Limited Companies

As well as assisting individuals undergoing financial distress, we also have experience in corporate restructuring by means of formal and informal processes.The main formal processes are set out below, but we also have any number of restructuring tools to assist if your business is suffering cash flow difficulties.

Download our Guides & Policies

1. Company Voluntary Arrangement (CVA) – A CVA is a proposal put to your business creditors. It has 2 stages, a nominee stage and a supervisor stage. In the nominee stage, the IP puts together the proposal based on information gathered from company records.  The business creditors then vote at a meeting called for that purpose as to whether they accept the proposal or not. In order to be a success, 75% in value of those creditors who vote need to agree. In return for making payments to then, the creditors agree to take no enforcement action against the company.
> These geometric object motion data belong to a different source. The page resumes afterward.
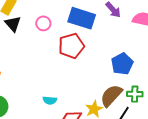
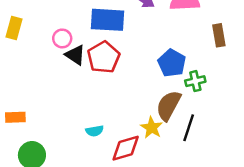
black triangle: (13, 24) -> (75, 55), moved
green cross: (135, 94) -> (195, 81), moved

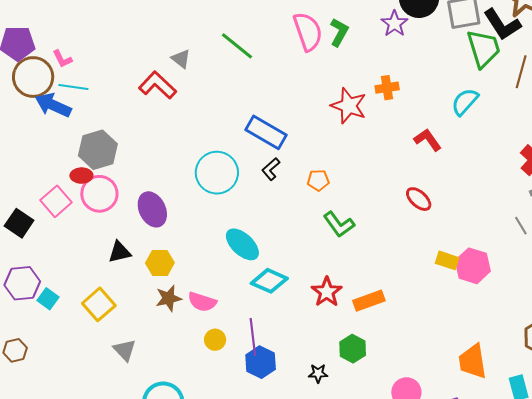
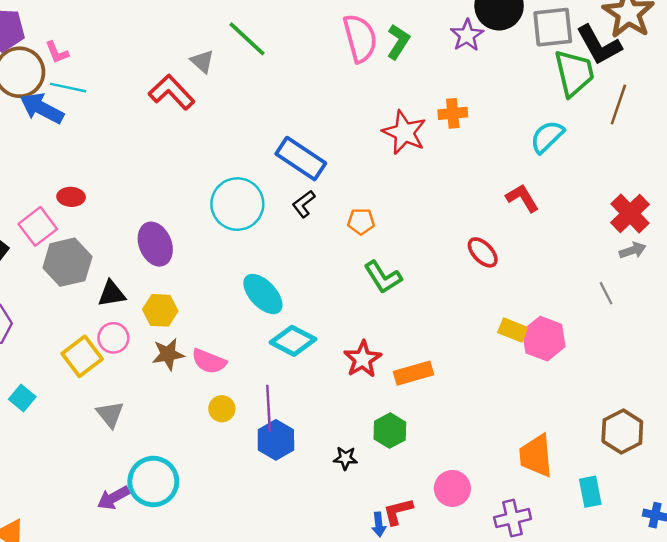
green line: (237, 46) -> (247, 39), moved
red L-shape: (428, 140) -> (522, 198), moved
gray hexagon: (98, 150) -> (67, 262), moved
pink circle: (99, 194) -> (113, 338), moved, size x0.7
cyan square: (48, 299) -> (22, 398), moved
There is usually an element of debt sacrifice allowed in the CVA. When the CVA proposal has worked through to its conclusion, the company comes out of the CVA and is allowed to trade on. There is no change to the legal entity. It is not the end of the company.

2. Administration – When a company enters administration a bubble is placed around the company stopping any action being taken against it. Within 10 weeks of the date of administration, the IP has to put proposals to creditors as to how the administration is to be run. This is different from a CVA as it is the IP’s proposals rather than the companys. An administration does not necessarily mean the end of a company, it can be used to give a company breathing space to deal with historic debts.There are 3 reasons why a company may enter administration:

1. Better realisations to creditors than if the company were to be wound up

2. To make distributions to one or more secured creditors

3. To return the company t directors as a going concern.
There always has to be an exit strategy for an administrator either exit via a CVA, Creditors Voluntary Liquidation or dissolution of the company. The administration takes into account all of the company’s assets at the date of administration. There is normally an element of debt forgiveness.
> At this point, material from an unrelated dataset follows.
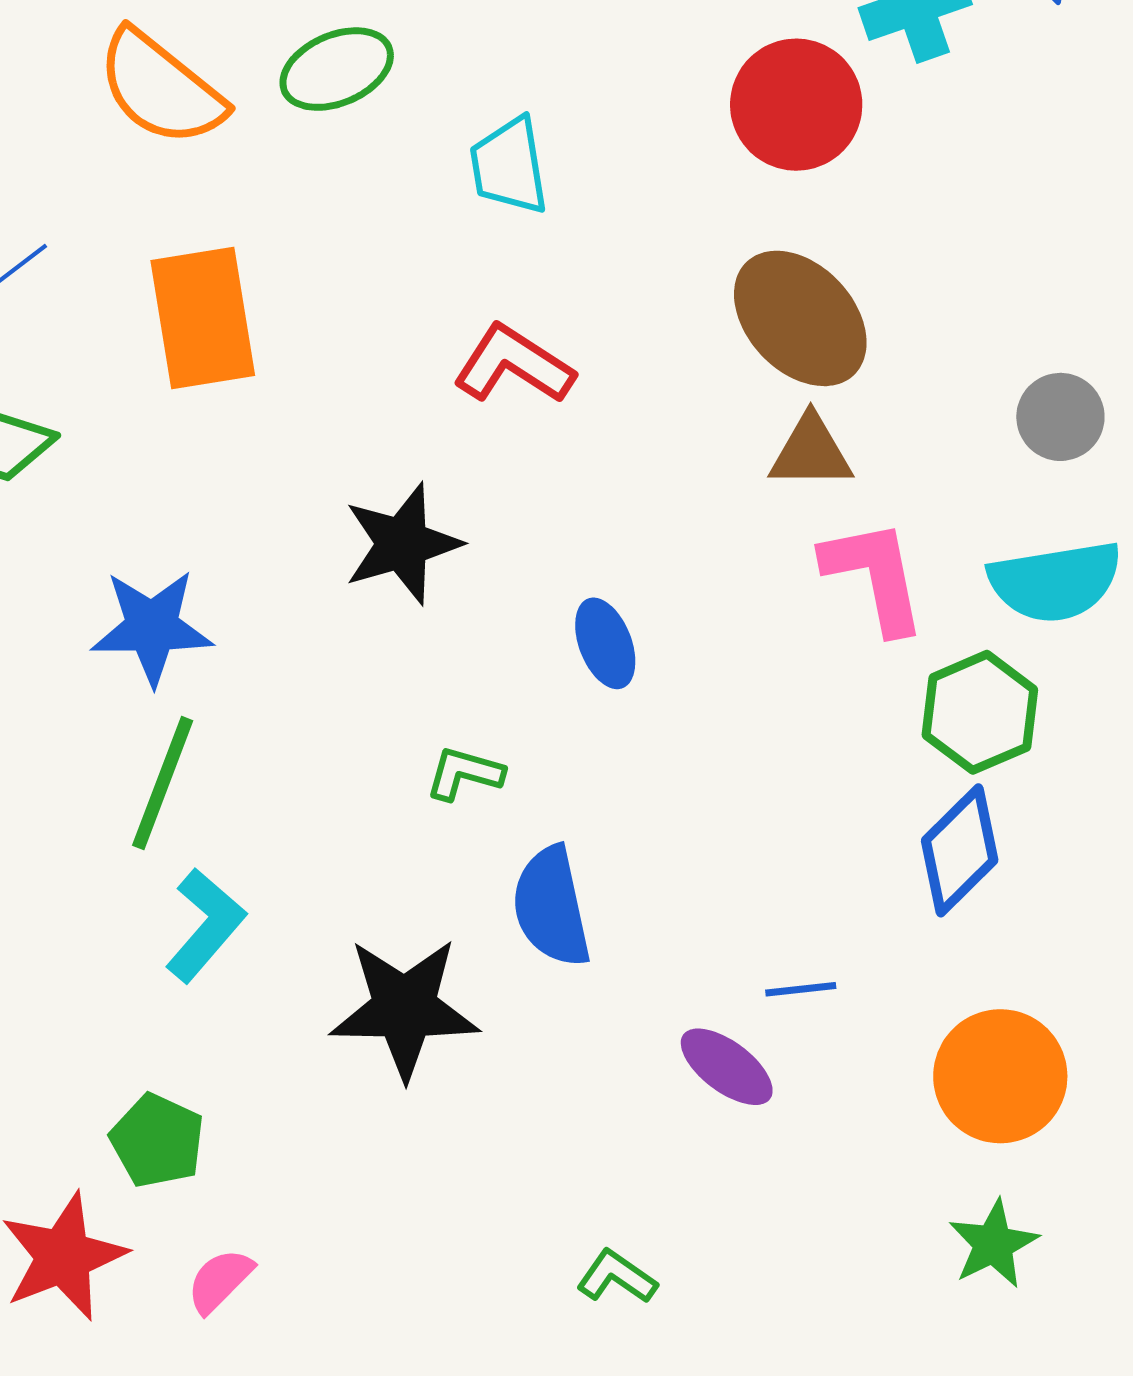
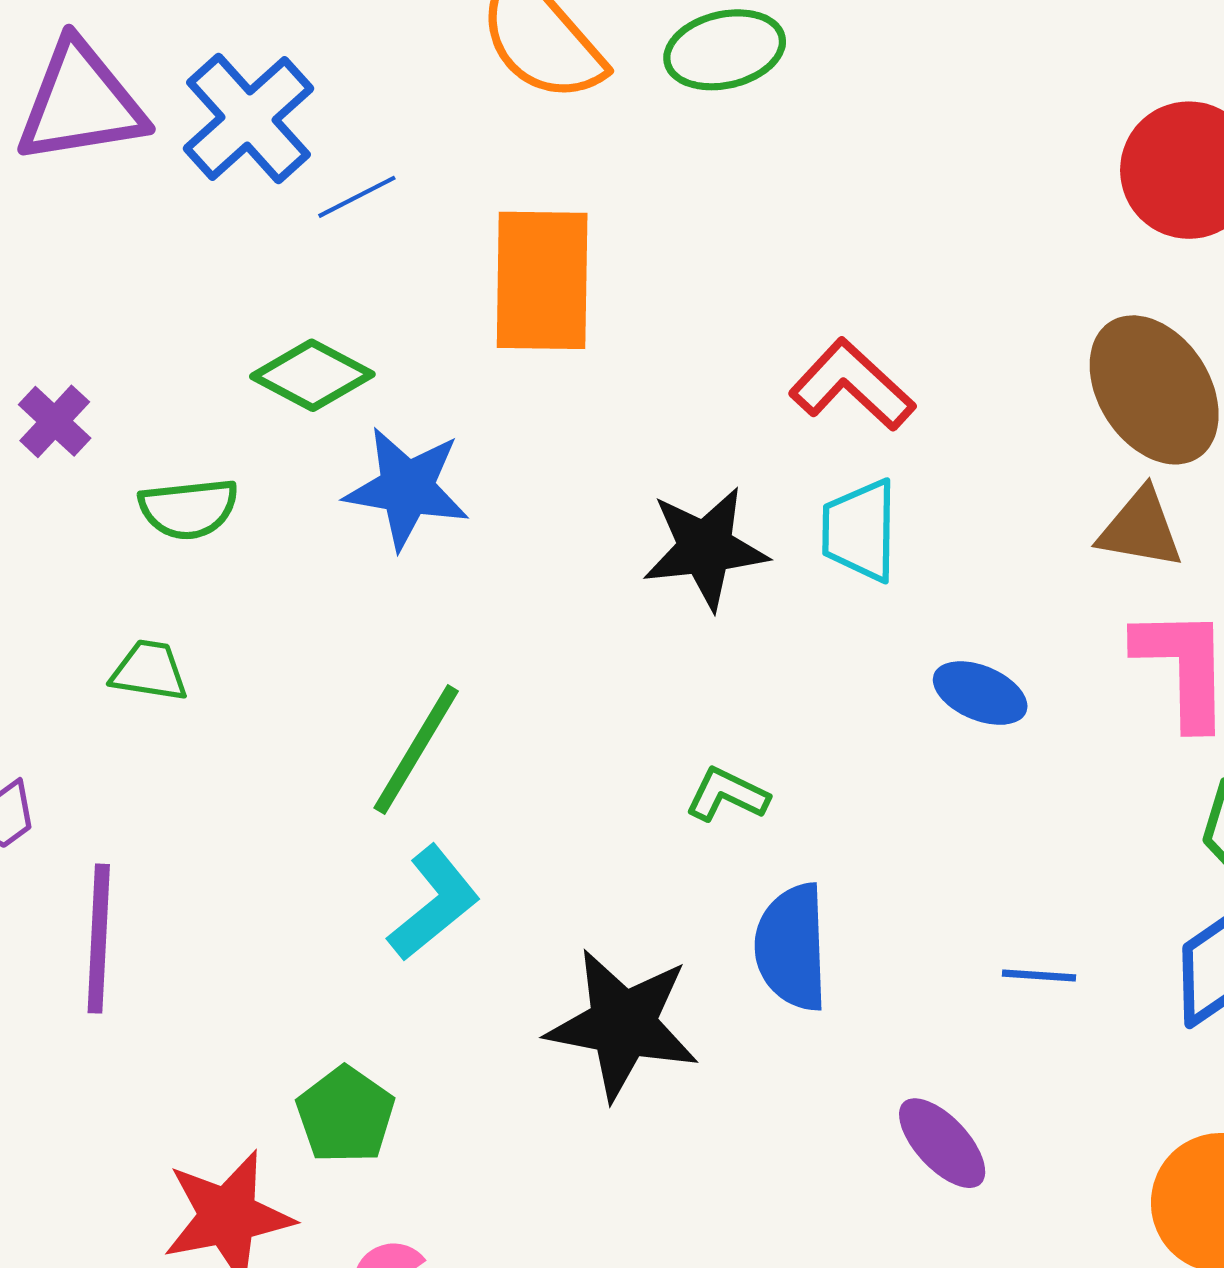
cyan trapezoid: (509, 166) -> (860, 530), moved
blue star: (152, 627) -> (407, 488), moved
blue ellipse: (605, 643) -> (980, 693), moved, turned -56
blue line: (801, 989) -> (1039, 976), moved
3. Pre-pack administration – This process has had some negative coverage, but it is a true restructure and recovery process which used properly can aid businesses. At Middlebrooks we can guide you through the steps required. Essentially a pre-pack administration entails the sale of some or all of the business prior to the formal administration process. The business creditors are informed, but it is predominantly for information only and they have very little say. A pre-pack is normally used where there is a reputational risk that would adversely affect the value of the business assets.
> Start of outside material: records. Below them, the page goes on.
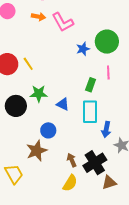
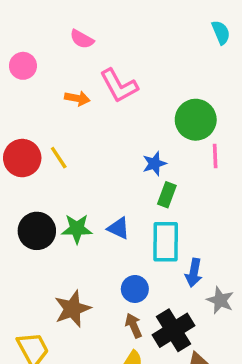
orange arrow: (38, 17) -> (77, 98), moved
blue star: (83, 49) -> (154, 164), moved
pink line: (108, 72) -> (215, 156), moved
green star: (39, 94) -> (77, 229), moved
blue circle: (48, 130) -> (135, 289), moved

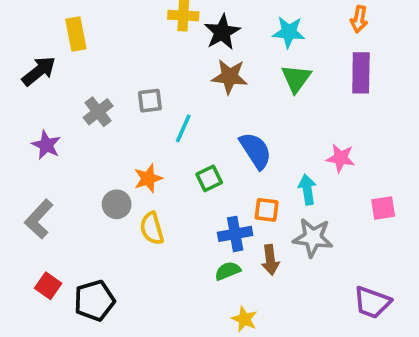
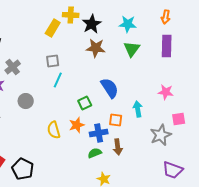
yellow rectangle: (76, 34) -> (53, 28), moved, turned 42
gray cross: (98, 112) -> (13, 67), moved
cyan line: (183, 128) -> (58, 80), moved
pink star: (341, 158) -> (166, 92), moved
orange star: (148, 178) -> (77, 125), moved
gray circle: (117, 204) -> (26, 101), moved
gray star: (313, 238) -> (161, 135), moved, turned -30
black pentagon: (94, 301) -> (23, 169), turned -30

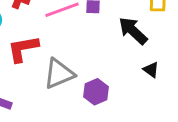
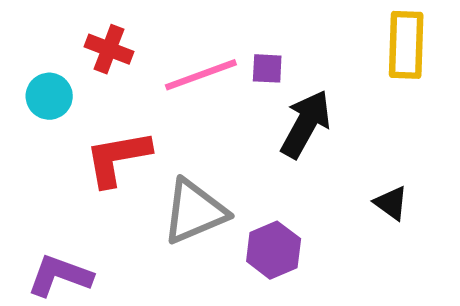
black arrow: (133, 31) -> (306, 124), moved, turned 76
4. Liquidation – This is the end of the company’s life. Liquidation is a wind up of the company taking account of all it’s assets and liabilities as at the date of liquidation. The IP realises the company’s assets and distributes them either direct or by means of an auction site. Your fiduciary duties as a director remain, but you no longer run the company and the IP maintains and disposes of all the books and records.

5. Solvent liquidations – A members voluntary liquidation is a solvent winding up.  The MVL allows shareholders to withdraw funds in a tax efficient manner. Usually Middlebrooks works closely in tandem with your tax advisor to ensure maximum benefit is achieved.